1 The court also observed that the "defense probably would not want the jury to know anything about the prior conviction." Bifurcating the trial on these issues would have resolved this problem.
The Gates court noted that other courts had "rejected constitutional attacks based on Apprendi. The case cited, State v. McCoy, however, is clearly distinguishable. It dealt with the enhanced penalty under the major drug offender specification.
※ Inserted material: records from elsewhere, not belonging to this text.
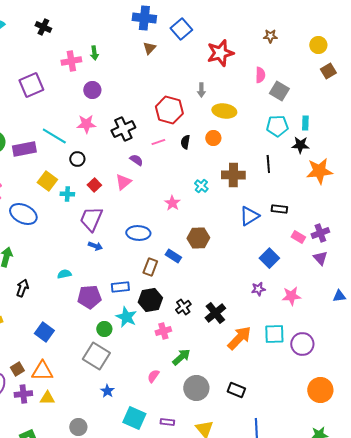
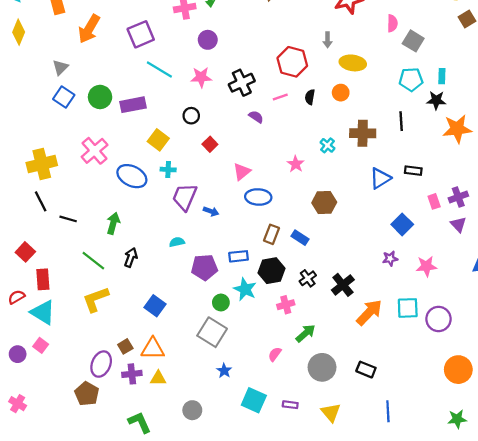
cyan line: (54, 136) -> (159, 70), moved
pink triangle: (123, 182) -> (242, 172), moved
cyan cross: (67, 194) -> (168, 170), moved
purple trapezoid: (91, 219) -> (185, 197), moved
pink rectangle: (298, 237) -> (434, 201), turned 40
blue rectangle: (173, 256) -> (300, 238), moved

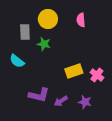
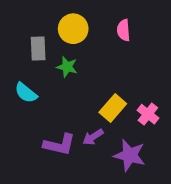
yellow rectangle: (74, 71) -> (113, 108), turned -30
purple arrow: (61, 101) -> (93, 137), moved
purple star: (85, 102) -> (130, 155), size x1.5

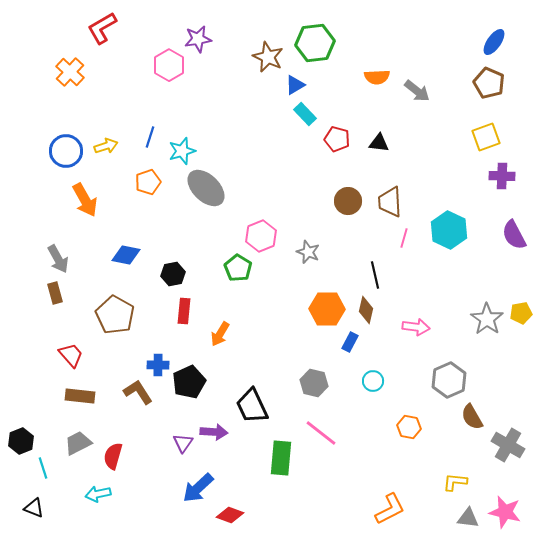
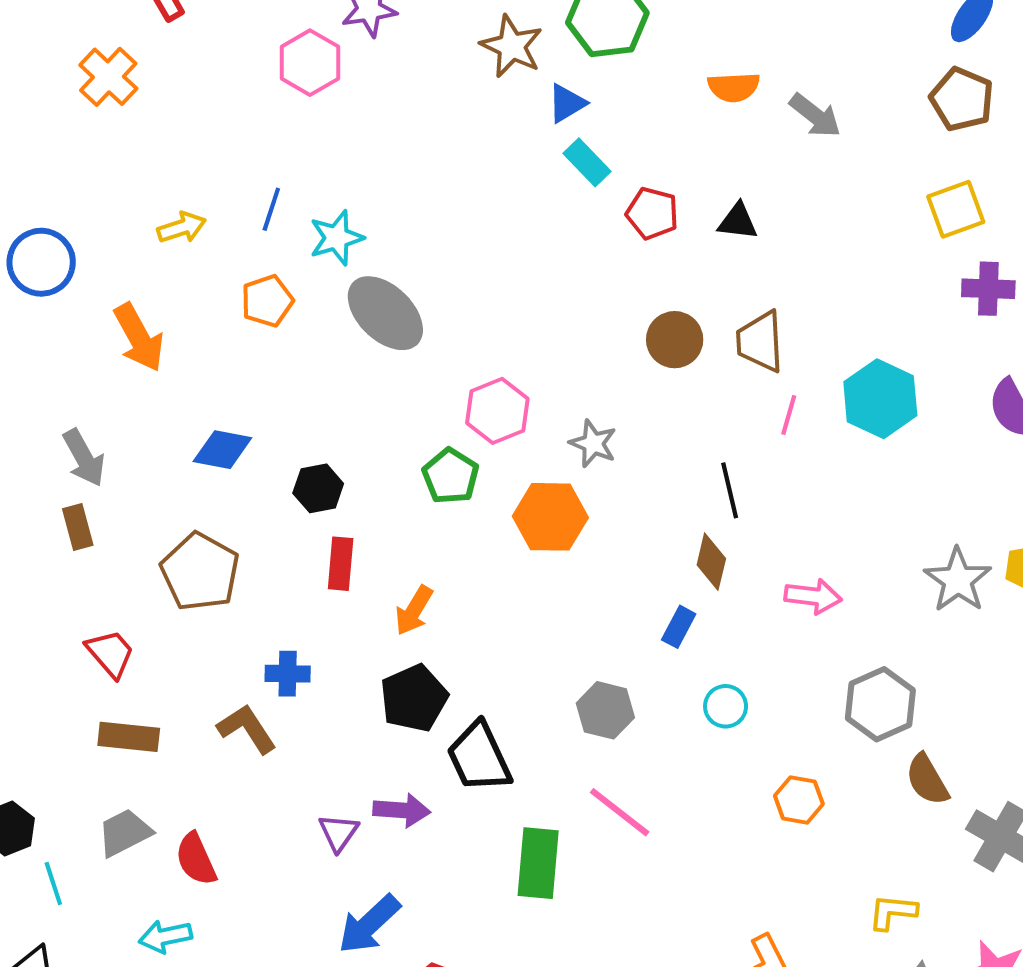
blue circle: (66, 151) -> (41, 262), moved
orange hexagon: (327, 309) -> (550, 517), moved
black pentagon: (189, 382) -> (414, 698), moved
red semicircle: (113, 456) -> (196, 859), turned -40

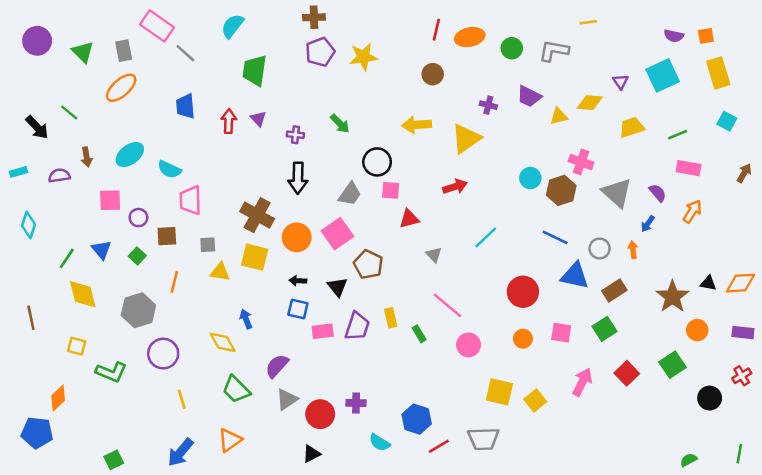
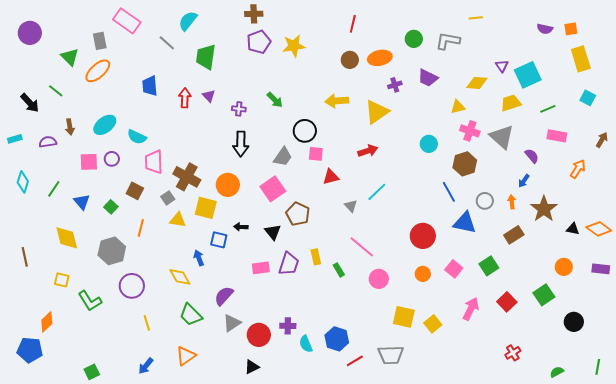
orange ellipse: (470, 37) -> (380, 58), moved
green triangle: (83, 52) -> (70, 57), moved
gray line: (185, 53) -> (167, 43), moved
cyan square: (663, 75) -> (528, 75), moved
purple cross: (488, 105) -> (395, 85), turned -32
yellow triangle: (559, 116) -> (458, 107), moved
brown hexagon: (561, 190) -> (465, 164), moved
gray triangle: (617, 193) -> (502, 137), moved
orange arrow: (692, 211) -> (578, 169), moved
brown cross: (257, 215) -> (187, 177), moved
purple circle: (138, 218) -> (112, 159), moved
brown square: (167, 236) -> (135, 191), turned 30
orange circle: (297, 237) -> (228, 185), moved
cyan line: (486, 237) -> (377, 192), moved
blue line: (555, 237) -> (449, 192), turned 35
gray square: (208, 245) -> (168, 198), turned -32
green line: (67, 258) -> (54, 189), moved
orange diamond: (740, 283) -> (599, 229), turned 40
brown rectangle: (614, 291) -> (514, 235), moved
brown star: (672, 297) -> (544, 209), moved
blue square: (298, 309) -> (219, 240), moved
pink square: (561, 333) -> (454, 269), turned 30
green L-shape: (111, 372) -> (90, 301), turned 35
red cross: (742, 376) -> (513, 353), moved
cyan semicircle: (380, 443) -> (306, 344), moved, turned 36
blue arrow: (180, 452) -> (146, 366), size x0.7

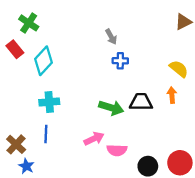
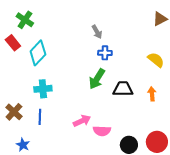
orange arrow: (172, 95) -> (152, 94), moved
green arrow: (111, 108) -> (97, 79), moved, turned 105
brown cross: (16, 144) -> (14, 112), moved

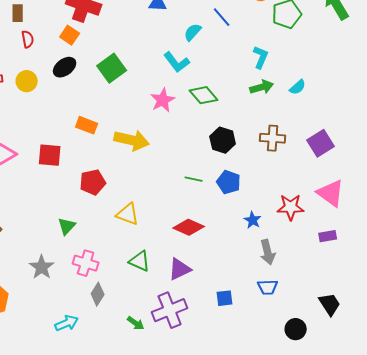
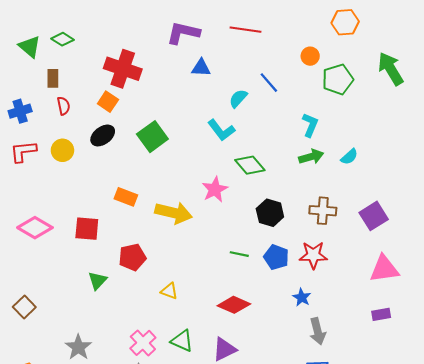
pink star: (163, 100) -> (215, 189), moved
pink triangle: (331, 193) -> (384, 269), turned -44
red star: (291, 207) -> (313, 255), moved
yellow triangle: (128, 214) -> (169, 291), size x0.7
green triangle: (67, 226) -> (97, 281), moved
pink cross: (86, 263) -> (143, 343), moved, turned 30

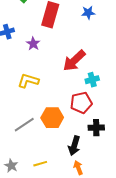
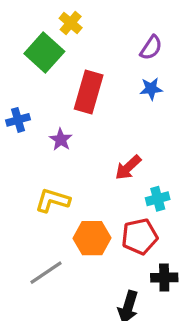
red arrow: (74, 61) -> (128, 168), size x0.7
orange hexagon: (52, 118) -> (92, 238), moved

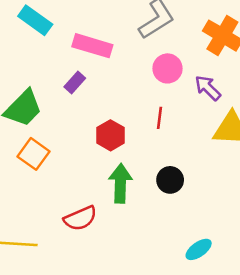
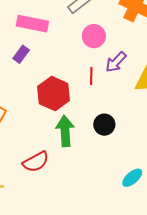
purple arrow: (208, 88) -> (116, 62), moved, turned -85
red hexagon: (110, 135) -> (54, 94), size x1.4

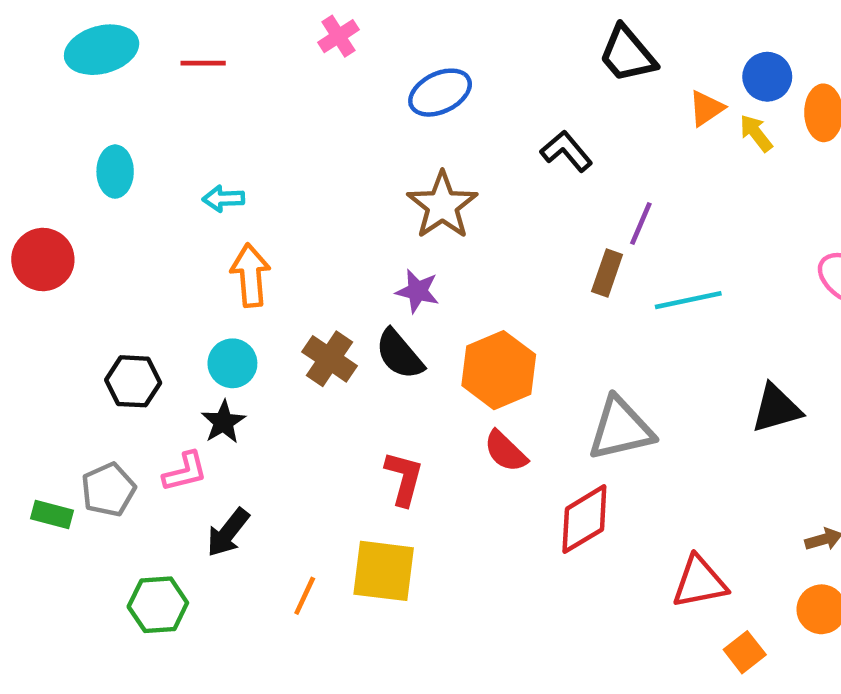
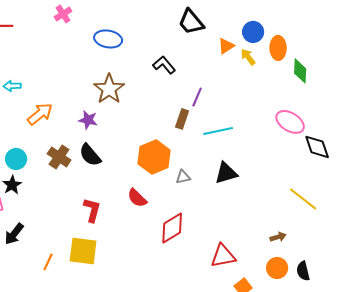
blue ellipse: (440, 93) -> (108, 39), turned 36
orange arrow: (250, 275) -> (40, 114), moved, turned 56
purple star: (417, 291) -> (88, 120), moved
orange hexagon: (499, 370) -> (154, 157), moved
black triangle: (776, 408) -> (226, 173), moved
gray triangle: (621, 429) -> (183, 177), moved, size x0.5

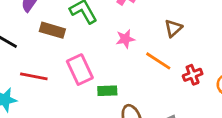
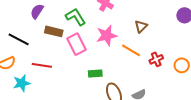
pink star: (125, 39) -> (107, 36), size x1.5
pink rectangle: (80, 70) -> (76, 44), moved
That statute is constitutional if it is the jury that decides whether the defendant is a "major drug offender." That finding authorizes the judge to impose the enhanced penalty. But the underlying finding that justifies the enhancement is decided by the jury. Under the challenged statute in the case at bar, however, the jury does not make the findings regarding likelihood of recidivism or seriousness of the crime.
2 The appellate court also noted that trial counsel had entered into a pre-Apprendi stipulation to the prior offense and thus was not in a favorable position to raise an Apprendi claim.